▶ **Activity**: Below are entries; print them exactly from the first line through the one containing "Remember my preference (828, 1090)".

(Saved data entries)

----

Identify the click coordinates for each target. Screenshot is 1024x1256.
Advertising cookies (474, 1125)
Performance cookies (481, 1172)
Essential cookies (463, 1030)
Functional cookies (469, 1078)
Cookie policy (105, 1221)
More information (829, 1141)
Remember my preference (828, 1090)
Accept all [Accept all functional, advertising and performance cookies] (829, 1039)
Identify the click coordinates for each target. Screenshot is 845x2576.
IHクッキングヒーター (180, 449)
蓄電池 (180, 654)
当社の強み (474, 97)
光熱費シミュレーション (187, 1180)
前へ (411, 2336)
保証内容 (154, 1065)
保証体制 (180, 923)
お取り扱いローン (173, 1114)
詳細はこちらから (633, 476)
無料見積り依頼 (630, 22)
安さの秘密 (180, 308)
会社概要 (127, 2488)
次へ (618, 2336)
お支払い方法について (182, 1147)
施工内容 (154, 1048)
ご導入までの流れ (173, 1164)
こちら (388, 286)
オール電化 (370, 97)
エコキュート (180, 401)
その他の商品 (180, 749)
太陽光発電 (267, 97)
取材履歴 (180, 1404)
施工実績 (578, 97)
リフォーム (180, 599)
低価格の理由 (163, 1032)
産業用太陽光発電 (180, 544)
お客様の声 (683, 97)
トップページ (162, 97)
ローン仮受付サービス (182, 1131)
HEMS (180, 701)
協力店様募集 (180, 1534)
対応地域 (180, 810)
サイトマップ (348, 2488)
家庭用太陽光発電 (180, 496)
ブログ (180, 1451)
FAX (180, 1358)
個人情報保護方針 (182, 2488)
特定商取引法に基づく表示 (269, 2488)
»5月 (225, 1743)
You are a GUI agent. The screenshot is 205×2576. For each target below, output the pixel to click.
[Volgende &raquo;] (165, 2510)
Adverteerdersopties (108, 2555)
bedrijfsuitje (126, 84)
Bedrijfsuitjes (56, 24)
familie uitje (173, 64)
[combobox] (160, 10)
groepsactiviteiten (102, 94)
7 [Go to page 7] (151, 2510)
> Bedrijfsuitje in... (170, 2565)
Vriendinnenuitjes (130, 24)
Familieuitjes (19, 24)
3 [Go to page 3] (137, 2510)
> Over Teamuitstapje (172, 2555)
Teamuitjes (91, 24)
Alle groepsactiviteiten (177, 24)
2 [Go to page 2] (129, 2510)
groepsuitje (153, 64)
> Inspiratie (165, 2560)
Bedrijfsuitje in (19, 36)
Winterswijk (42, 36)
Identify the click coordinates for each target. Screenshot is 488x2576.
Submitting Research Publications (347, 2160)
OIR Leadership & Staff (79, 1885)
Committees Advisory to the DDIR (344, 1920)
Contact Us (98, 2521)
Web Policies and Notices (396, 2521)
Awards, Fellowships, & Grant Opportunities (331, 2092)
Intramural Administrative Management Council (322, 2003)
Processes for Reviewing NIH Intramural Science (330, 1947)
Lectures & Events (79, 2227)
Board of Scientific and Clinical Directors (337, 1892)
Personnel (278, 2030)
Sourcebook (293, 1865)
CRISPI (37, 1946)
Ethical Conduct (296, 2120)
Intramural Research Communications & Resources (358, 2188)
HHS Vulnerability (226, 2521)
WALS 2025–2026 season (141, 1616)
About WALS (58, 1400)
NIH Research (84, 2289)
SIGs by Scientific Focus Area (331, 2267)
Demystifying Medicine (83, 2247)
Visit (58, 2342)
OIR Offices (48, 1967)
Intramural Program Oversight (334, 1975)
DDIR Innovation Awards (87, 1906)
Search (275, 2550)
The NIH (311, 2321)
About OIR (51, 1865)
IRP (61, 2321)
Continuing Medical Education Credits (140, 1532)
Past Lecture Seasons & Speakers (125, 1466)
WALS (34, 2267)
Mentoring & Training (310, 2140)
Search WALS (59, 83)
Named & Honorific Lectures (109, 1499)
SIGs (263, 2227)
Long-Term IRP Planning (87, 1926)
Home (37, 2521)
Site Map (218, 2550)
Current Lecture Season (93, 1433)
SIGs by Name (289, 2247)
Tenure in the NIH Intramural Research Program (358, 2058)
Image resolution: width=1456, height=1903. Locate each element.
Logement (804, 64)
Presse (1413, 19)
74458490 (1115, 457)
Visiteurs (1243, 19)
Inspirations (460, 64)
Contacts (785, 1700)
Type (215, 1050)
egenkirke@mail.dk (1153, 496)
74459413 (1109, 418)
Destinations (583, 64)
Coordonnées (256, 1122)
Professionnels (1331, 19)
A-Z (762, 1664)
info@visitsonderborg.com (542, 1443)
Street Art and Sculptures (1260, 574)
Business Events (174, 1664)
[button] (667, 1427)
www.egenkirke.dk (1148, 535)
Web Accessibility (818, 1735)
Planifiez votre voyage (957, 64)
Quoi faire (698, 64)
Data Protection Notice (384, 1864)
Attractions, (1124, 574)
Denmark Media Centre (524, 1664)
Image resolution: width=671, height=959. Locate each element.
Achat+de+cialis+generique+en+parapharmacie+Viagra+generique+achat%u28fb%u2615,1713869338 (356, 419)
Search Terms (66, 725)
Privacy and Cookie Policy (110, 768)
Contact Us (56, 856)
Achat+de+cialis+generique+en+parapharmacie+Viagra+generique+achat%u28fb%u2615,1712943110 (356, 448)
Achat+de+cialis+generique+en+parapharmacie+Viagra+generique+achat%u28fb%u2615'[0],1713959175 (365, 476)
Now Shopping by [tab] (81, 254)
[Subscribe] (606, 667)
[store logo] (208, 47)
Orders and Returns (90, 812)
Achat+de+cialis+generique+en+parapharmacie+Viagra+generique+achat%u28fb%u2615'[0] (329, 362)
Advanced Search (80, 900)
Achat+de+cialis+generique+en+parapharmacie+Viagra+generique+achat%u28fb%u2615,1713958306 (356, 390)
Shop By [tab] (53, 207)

----

▶ **Solution**:
Identify the click coordinates for each target. Screenshot is 1024x1256.
Advertising cookies (474, 1125)
Performance cookies (481, 1172)
Essential cookies (463, 1030)
Functional cookies (469, 1078)
Cookie policy (105, 1221)
More information (829, 1141)
Remember my preference (828, 1090)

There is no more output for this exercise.